## [What to work on]
Do not copy the pictures. Write out the lines from the start of the entries through the line containing "in Glasgow?".
[[ Material provided open ]]
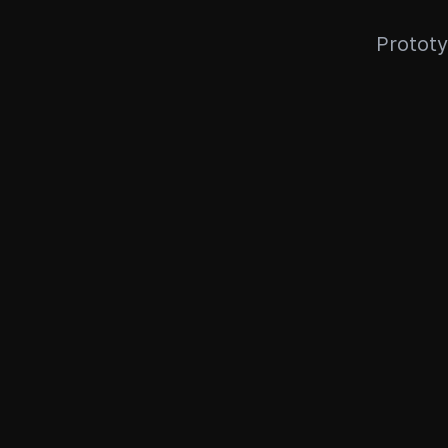
Prototy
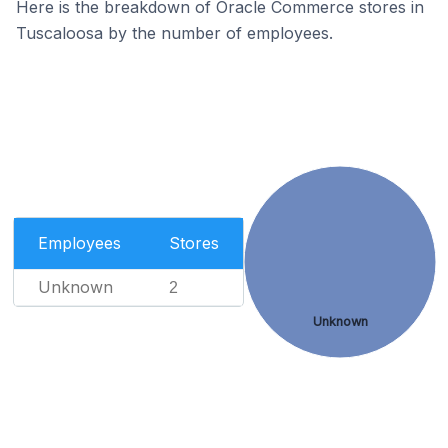
Here is the breakdown of Oracle Commerce stores in
Tuscaloosa by the number of employees.
Employees
Stores
Unknown
2
Unknown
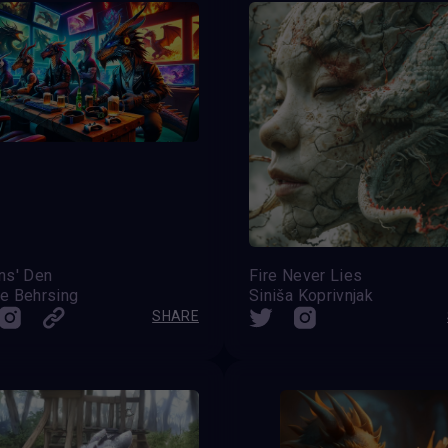
ns' Den
Fire Never Lies
e Behrsing
Siniša Koprivnjak
SHARE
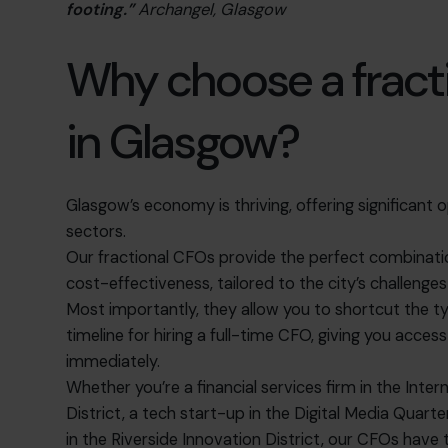
footing.”
Archangel, Glasgow
Why choose a fract
in Glasgow?
Glasgow’s economy is thriving, offering significant o
sectors.
Our fractional CFOs provide the perfect combination 
cost-effectiveness, tailored to the city’s challenge
Most importantly, they allow you to shortcut the t
timeline for hiring a full-time CFO, giving you acce
immediately.
Whether you’re a financial services firm in the Inter
District, a tech start-up in the Digital Media Quart
in the Riverside Innovation District, our CFOs have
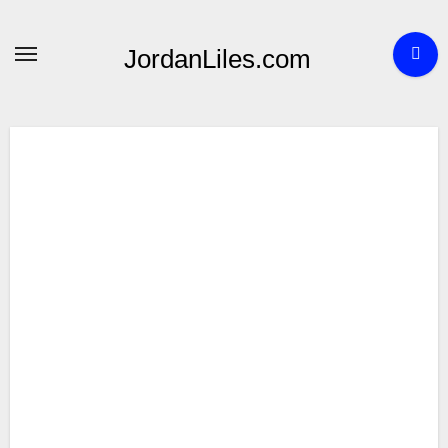
Skip
to
JordanLiles.com
content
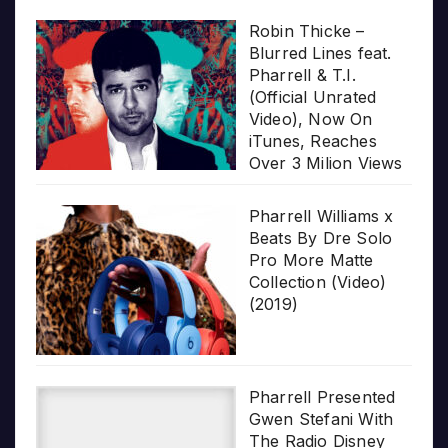
Robin Thicke –
Blurred Lines feat.
Pharrell & T.I.
(Official Unrated
Video), Now On
iTunes, Reaches
Over 3 Milion Views
Pharrell Williams x
Beats By Dre Solo
Pro More Matte
Collection (Video)
(2019)
Pharrell Presented
Gwen Stefani With
The Radio Disney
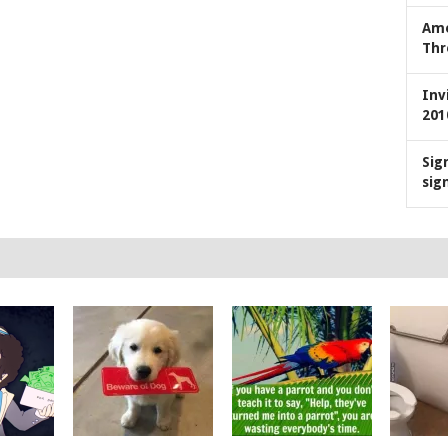
Ame
Thr
Inv
201
Sig
sig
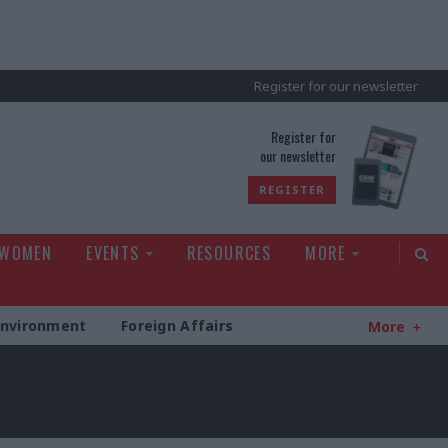
Register for our newsletter
rld
Register for
our newsletter
REGISTER
 WOMEN
EVENTS
RESOURCES
MORE
Environment
Foreign Affairs
More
[[ Material provided closed ]]
## [Answer to the exercise]
Prototy
Here is the breakdown of Oracle Commerce stores in
Tuscaloosa by the number of employees.
Employees
Stores
Unknown
2
Unknown
ns' Den
Fire Never Lies
e Behrsing
Siniša Koprivnjak
SHARE
footing.”
Archangel, Glasgow
Why choose a fract
in Glasgow?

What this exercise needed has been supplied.